I'm just not sure how to do the proving section though. I can do it without differentiating by replacing values for r in the h equation and also by graphing the h equation, but that doesn't answer the question as differentiation is not used. Any help would be greatly appreciated!

 

[chaoseverlasting]

Since the cone has constant volume, you can write it out as
$$V=\frac{\pi r^2h}{3}$$. Now, you can write out r and h in terms of the angle of the cone (that the curve makes with the base), differentiate the expression for the volume and show that its a monotonic function and use the relation b/w r and h to prove your result.

 

[HallsofIvy]

Homework Statement

'Use differentiation to prove that as the radius of the base of a cone increases, the height of the cone decreases.'

Well, that's NOT true is it? Perhaps you forgot to add "a cone with constant volume".

Homework Equations

The height has been previously calculated as:

h = (507 - 2pi r^3) / pi r^2

Where did you get that formula? Where is the "507" from? That equation is the same as $\pi r^2 h+ 2\pi r^3= 507$. The first term of that is 3 times the volume of a cone (or the volume of a cylinder) but I don't recognize the second term (except, perhaps, as (3/4) the volume of a sphere.)

The Attempt at a Solution

I have worked out that:

h' = (-1014 - 2pi r^3) / pi r^3

I'm just not sure how to do the proving section though. I can do it without differentiating by replacing values for r in the h equation and also by graphing the h equation, but that doesn't answer the question as differentiation is not used. Any help would be greatly appreciated!

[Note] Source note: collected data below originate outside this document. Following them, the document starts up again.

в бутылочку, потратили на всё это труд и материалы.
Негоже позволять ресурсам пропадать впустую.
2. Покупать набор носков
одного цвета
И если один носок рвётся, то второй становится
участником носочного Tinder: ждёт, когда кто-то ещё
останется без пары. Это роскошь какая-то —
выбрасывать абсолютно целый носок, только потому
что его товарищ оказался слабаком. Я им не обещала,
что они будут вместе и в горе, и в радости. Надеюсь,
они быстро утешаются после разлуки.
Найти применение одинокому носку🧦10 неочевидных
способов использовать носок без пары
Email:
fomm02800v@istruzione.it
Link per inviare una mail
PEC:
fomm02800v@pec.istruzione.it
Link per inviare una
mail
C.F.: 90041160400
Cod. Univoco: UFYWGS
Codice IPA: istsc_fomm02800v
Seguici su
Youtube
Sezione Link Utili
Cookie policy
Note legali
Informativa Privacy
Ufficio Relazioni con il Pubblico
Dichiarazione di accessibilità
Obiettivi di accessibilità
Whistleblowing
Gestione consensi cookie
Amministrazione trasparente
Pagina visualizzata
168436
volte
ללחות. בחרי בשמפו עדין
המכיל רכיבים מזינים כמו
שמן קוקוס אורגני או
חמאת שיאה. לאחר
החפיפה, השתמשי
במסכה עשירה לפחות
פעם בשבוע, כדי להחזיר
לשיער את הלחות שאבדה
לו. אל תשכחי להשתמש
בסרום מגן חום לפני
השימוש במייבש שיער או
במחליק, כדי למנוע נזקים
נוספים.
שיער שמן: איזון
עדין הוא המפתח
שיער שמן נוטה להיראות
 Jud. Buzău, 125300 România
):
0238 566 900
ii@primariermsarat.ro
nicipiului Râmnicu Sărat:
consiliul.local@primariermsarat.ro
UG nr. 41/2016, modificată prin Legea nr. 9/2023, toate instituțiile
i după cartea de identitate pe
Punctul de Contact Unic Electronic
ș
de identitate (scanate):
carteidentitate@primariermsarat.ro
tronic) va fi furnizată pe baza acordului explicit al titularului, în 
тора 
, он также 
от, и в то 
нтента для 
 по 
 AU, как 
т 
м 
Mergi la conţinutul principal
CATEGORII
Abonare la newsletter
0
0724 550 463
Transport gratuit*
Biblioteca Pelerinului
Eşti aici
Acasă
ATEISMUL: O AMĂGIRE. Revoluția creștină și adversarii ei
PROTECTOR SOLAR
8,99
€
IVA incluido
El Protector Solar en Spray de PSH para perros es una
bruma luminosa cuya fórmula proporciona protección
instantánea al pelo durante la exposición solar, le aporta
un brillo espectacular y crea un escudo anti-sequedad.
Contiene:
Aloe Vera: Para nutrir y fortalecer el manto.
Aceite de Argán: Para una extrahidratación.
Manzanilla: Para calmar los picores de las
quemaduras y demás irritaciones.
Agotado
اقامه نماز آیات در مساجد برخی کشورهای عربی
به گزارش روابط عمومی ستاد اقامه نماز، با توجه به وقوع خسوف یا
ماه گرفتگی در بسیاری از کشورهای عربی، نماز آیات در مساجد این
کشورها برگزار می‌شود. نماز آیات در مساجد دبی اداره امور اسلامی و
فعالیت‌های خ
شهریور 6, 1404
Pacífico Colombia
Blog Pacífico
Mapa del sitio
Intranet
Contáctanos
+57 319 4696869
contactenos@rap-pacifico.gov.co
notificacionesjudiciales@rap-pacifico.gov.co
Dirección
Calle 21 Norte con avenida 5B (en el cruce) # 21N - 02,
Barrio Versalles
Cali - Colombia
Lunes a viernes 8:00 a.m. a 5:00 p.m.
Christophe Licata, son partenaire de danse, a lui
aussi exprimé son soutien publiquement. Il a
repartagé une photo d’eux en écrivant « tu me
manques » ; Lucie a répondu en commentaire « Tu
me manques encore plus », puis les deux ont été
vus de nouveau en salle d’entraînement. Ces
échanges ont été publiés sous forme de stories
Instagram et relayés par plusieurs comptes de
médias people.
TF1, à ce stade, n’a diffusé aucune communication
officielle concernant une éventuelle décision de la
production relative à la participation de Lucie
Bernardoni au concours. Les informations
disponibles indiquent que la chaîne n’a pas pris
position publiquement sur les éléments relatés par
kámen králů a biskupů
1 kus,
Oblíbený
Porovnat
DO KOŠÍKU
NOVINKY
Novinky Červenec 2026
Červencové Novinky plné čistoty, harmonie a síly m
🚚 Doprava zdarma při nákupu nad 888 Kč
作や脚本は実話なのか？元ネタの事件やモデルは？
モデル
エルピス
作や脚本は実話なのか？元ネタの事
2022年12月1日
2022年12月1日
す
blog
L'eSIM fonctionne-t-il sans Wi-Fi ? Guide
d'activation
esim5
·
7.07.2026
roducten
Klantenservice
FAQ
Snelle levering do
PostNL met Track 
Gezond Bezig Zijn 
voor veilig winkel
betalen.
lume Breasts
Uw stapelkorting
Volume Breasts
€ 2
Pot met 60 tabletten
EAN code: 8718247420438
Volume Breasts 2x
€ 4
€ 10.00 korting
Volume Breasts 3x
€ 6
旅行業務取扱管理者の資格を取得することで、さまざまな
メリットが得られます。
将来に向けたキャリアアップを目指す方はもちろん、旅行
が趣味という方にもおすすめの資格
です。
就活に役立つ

Saying that "as the radius of the base of a cone (with constant volume?) increases, the height of the cone decreases" means that the derivative of the height, with respect to the radius, must be negative.

 

[casey123]

Yes, it is assuming the volume of the cone is constant. (Thanks for pointing that out!) The question is based around an application concerning ice-cream cones. The first part was to do with maximising the volume of ice-cream that could fit into a cone. The height expression was derived from those calculations.

I think i may have been a bit off track though, after reading your replies. Am I correct in saying that this question (of proving height decreases as radius increases) should concern only the volume of the cone, not the volume i have used (which includes the half-sphere of ice-cream on top)?

Do I then need to manipulate the volume expression so that it is in terms of h and r only, then find the derivative? If this derivative expression is negative is that proof that h decreases as r increases?

Sorry if I've confused anyone, and thanks again helping me. I really need it!